◆ **TASK TO CARRY OUT**:
Transcribe everything in the listing below exactly, except the pictures.

== DATASET ENTRIES ==

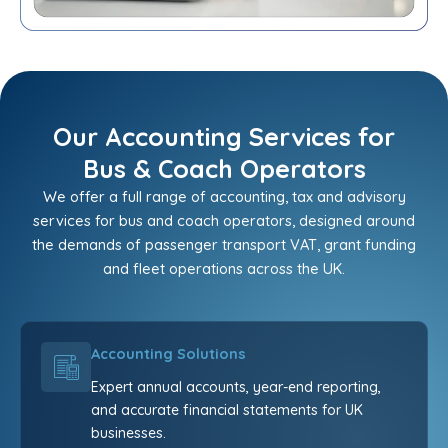
Our Accounting Services for
Bus & Coach Operators
We offer a full range of accounting, tax and advisory
services for bus and coach operators, designed around
the demands of passenger transport VAT, grant funding
and fleet operations across the UK.
Accounting Solutions
Expert annual accounts, year-end reporting,
and accurate financial statements for UK
businesses.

===

◆ **SOLUTION FOR THIS TASK**:
Our Accounting Services for
Bus & Coach Operators
We offer a full range of accounting, tax and advisory
services for bus and coach operators, designed around
the demands of passenger transport VAT, grant funding
and fleet operations across the UK.
Accounting Solutions
Expert annual accounts, year-end reporting,
and accurate financial statements for UK
businesses.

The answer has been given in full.